Exercise requirements: The entries below contain pictures. Write out only the lines from the line with "Registration?" up to and including the line with "September 2025", exactly, without them.

Supplied records:
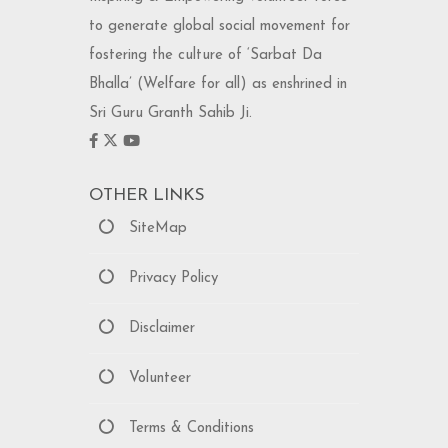
to generate global social movement for
fostering the culture of ‘Sarbat Da
Bhalla’ (Welfare for all) as enshrined in
Sri Guru Granth Sahib Ji.
OTHER LINKS
SiteMap
Privacy Policy
Disclaimer
Volunteer
Terms & Conditions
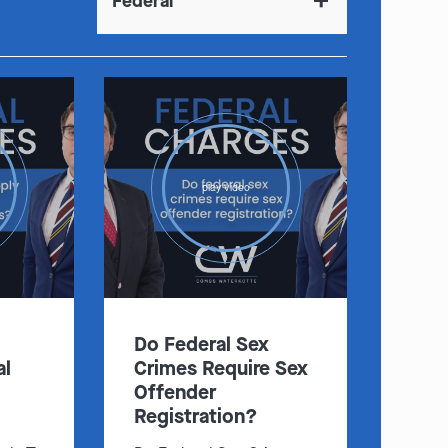
Federal
play video
Do Federal Sex
al
Crimes Require Sex
Offender
Registration?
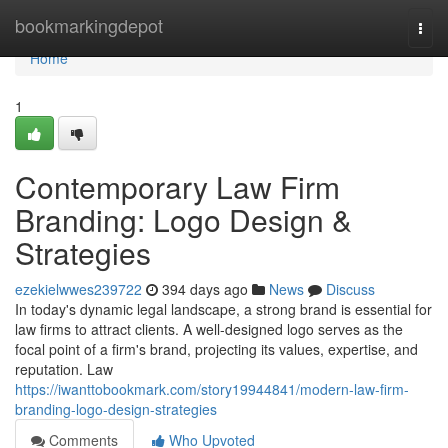
Home
bookmarkingdepot
Togg
navi
Home
1
Contemporary Law Firm
Branding: Logo Design &
Strategies
ezekielwwes239722
394 days ago
News
Discuss
In today's dynamic legal landscape, a strong brand is essential for
law firms to attract clients. A well-designed logo serves as the
focal point of a firm's brand, projecting its values, expertise, and
reputation. Law
https://iwanttobookmark.com/story19944841/modern-law-firm-
branding-logo-design-strategies
Comments
Who Upvoted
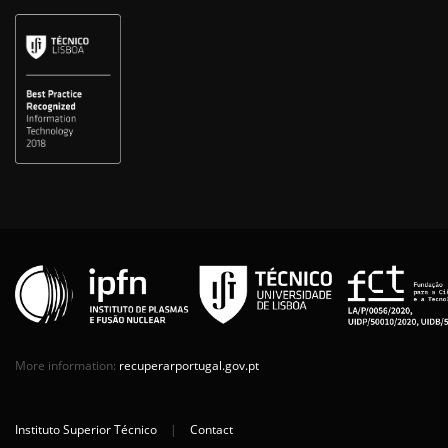
More information:
recuperarportugal.gov.pt
Instituto Superior Técnico
|
Contact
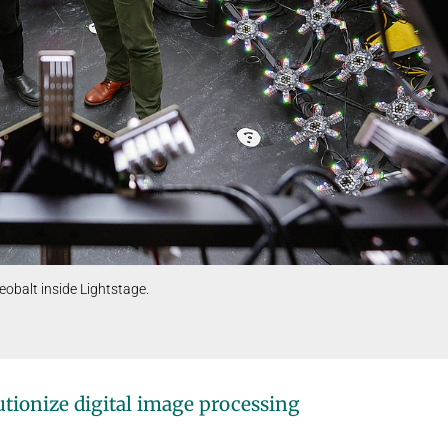
eobalt inside Lightstage.
tionize digital image processing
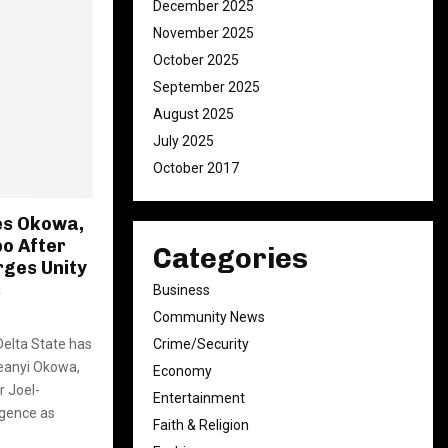
December 2025
November 2025
October 2025
September 2025
August 2025
July 2025
October 2017
es Okowa,
o After
Categories
rges Unity
s
Business
Community News
Delta State has
Crime/Security
eanyi Okowa,
Economy
 Joel-
Entertainment
gence as
Faith & Religion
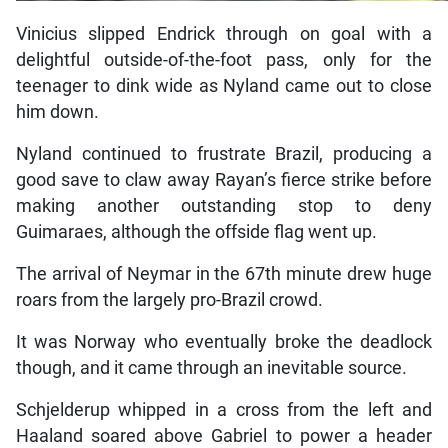
Vinicius slipped Endrick through on goal with a
delightful outside-of-the-foot pass, only for the
teenager to dink wide as Nyland came out to close
him down.
Nyland continued to frustrate Brazil, producing a
good save to claw away Rayan’s fierce strike before
making another outstanding stop to deny
Guimaraes, although the offside flag went up.
The arrival of Neymar in the 67th minute drew huge
roars from the largely pro-Brazil crowd.
It was Norway who eventually broke the deadlock
though, and it came through an inevitable source.
Schjelderup whipped in a cross from the left and
Haaland soared above Gabriel to power a header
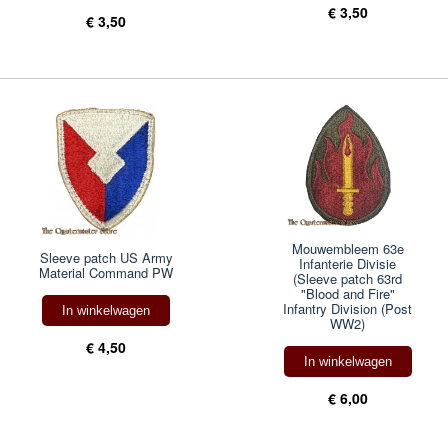
€ 3,50
€ 3,50
Mouwembleem 63e
Sleeve patch US Army
Infanterie Divisie
Material Command PW
(Sleeve patch 63rd
"Blood and Fire"
Infantry Division (Post
In winkelwagen
WW2)
€ 4,50
In winkelwagen
€ 6,00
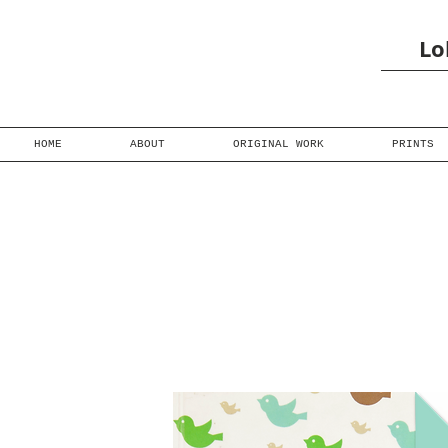
Lo
HOME
ABOUT
ORIGINAL WORK
PRINTS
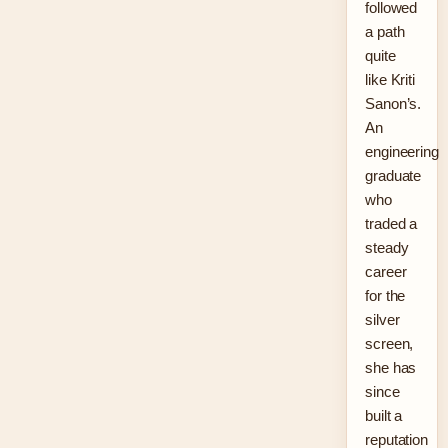
followed
a path
quite
like Kriti
Sanon’s.
An
engineering
graduate
who
traded a
steady
career
for the
silver
screen,
she has
since
built a
reputation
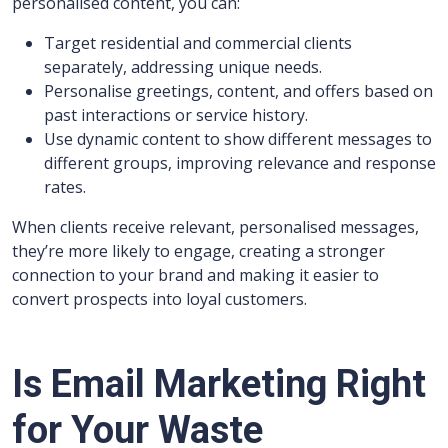
personalised content, you can:
Target residential and commercial clients
separately, addressing unique needs.
Personalise greetings, content, and offers based on
past interactions or service history.
Use dynamic content to show different messages to
different groups, improving relevance and response
rates.
When clients receive relevant, personalised messages,
they’re more likely to engage, creating a stronger
connection to your brand and making it easier to
convert prospects into loyal customers.
Is Email Marketing Right
for Your Waste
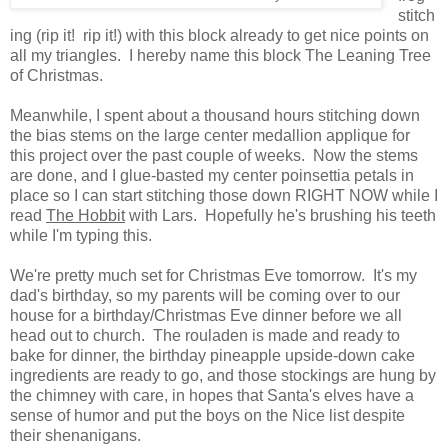
stitch
ing (rip it! rip it!) with this block already to get nice points on
all my triangles. I hereby name this block The Leaning Tree
of Christmas.
Meanwhile, I spent about a thousand hours stitching down
the bias stems on the large center medallion applique for
this project over the past couple of weeks. Now the stems
are done, and I glue-basted my center poinsettia petals in
place so I can start stitching those down RIGHT NOW while I
read
The Hobbit
with Lars. Hopefully he's brushing his teeth
while I'm typing this.
We're pretty much set for Christmas Eve tomorrow. It's my
dad's birthday, so my parents will be coming over to our
house for a birthday/Christmas Eve dinner before we all
head out to church. The rouladen is made and ready to
bake for dinner, the birthday pineapple upside-down cake
ingredients are ready to go, and those stockings are hung by
the chimney with care, in hopes that Santa's elves have a
sense of humor and put the boys on the Nice list despite
their shenanigans.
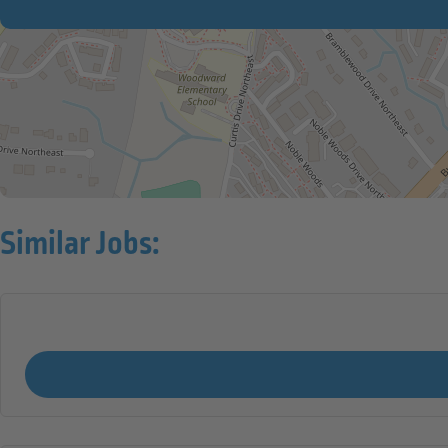
Similar Jobs:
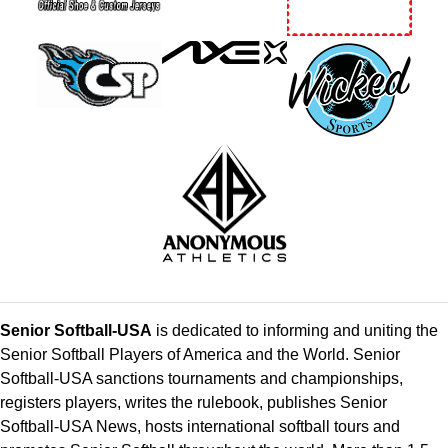
Senior Softball-USA
is dedicated to informing and uniting the
Senior Softball Players of America and the World. Senior
Softball-USA sanctions tournaments and championships,
registers players, writes the rulebook, publishes Senior
Softball-USA News, hosts international softball tours and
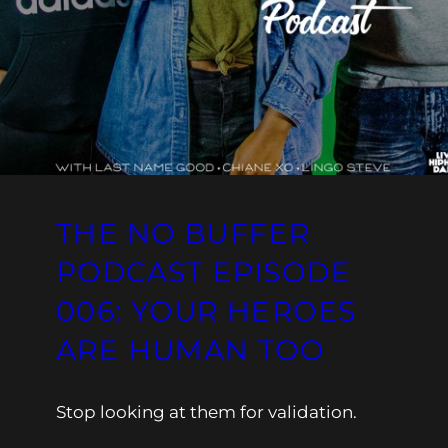
THE NO BUFFER
PODCAST EPISODE
006: YOUR HEROES
ARE HUMAN TOO
Stop looking at them for validation.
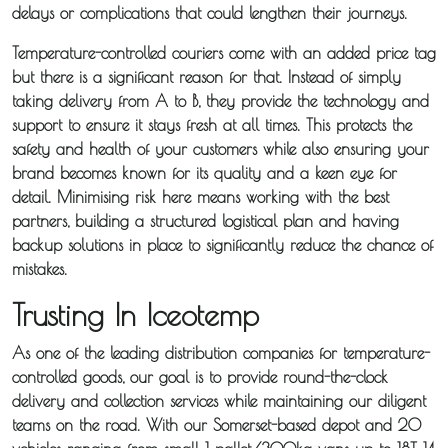
delays or complications that could lengthen their journeys.
Temperature-controlled couriers come with an added price tag
but there is a significant reason for that. Instead of simply
taking delivery from A to B, they provide the technology and
support to ensure it stays fresh at all times. This protects the
safety and health of your customers while also ensuring your
brand becomes known for its quality and a keen eye for
detail. Minimising risk here means working with the best
partners, building a structured logistical plan and having
backup solutions in place to significantly reduce the chance of
mistakes.
Trusting In Iceotemp
As one of the leading distribution companies for temperature-
controlled goods, our goal is to provide round-the-clock
delivery and collection services while maintaining our diligent
teams on the road. With our Somerset-based depot and 20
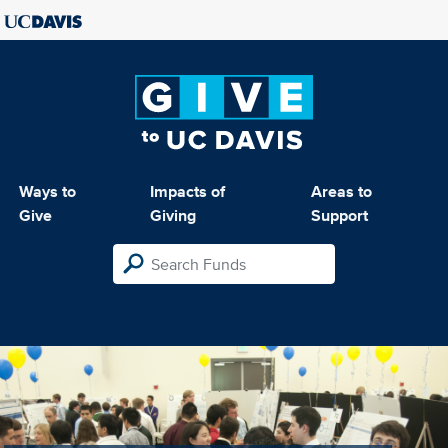
Ways to
Impacts of
Areas to
Give
Giving
Support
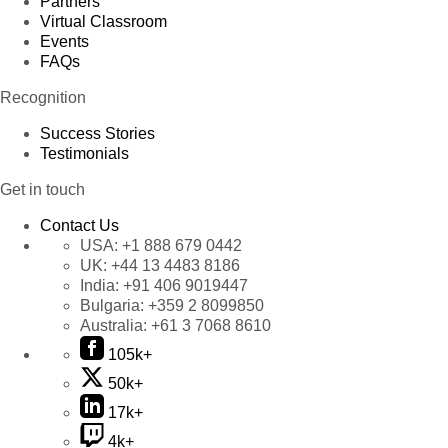
Partners
Virtual Classroom
Events
FAQs
Recognition
Success Stories
Testimonials
Get in touch
Contact Us
USA:
+1 888 679 0442
UK:
+44 13 4483 8186
India:
+91 406 9019447
Bulgaria:
+359 2 8099850
Australia:
+61 3 7068 8610
105k+
50k+
17k+
4k+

Solution:
Registration?
Home
bookmarkingdepot
Togg
navi
Home
1
Contemporary Law Firm
Branding: Logo Design &
Strategies
ezekielwwes239722
394 days ago
News
Discuss
In today's dynamic legal landscape, a strong brand is essential for
law firms to attract clients. A well-designed logo serves as the
focal point of a firm's brand, projecting its values, expertise, and
reputation. Law
https://iwanttobookmark.com/story19944841/modern-law-firm-
branding-logo-design-strategies
Comments
Who Upvoted
More information:
recuperarportugal.gov.pt
Instituto Superior Técnico
|
Contact
eobalt inside Lightstage.
tionize digital image processing
December 2025
November 2025
October 2025
September 2025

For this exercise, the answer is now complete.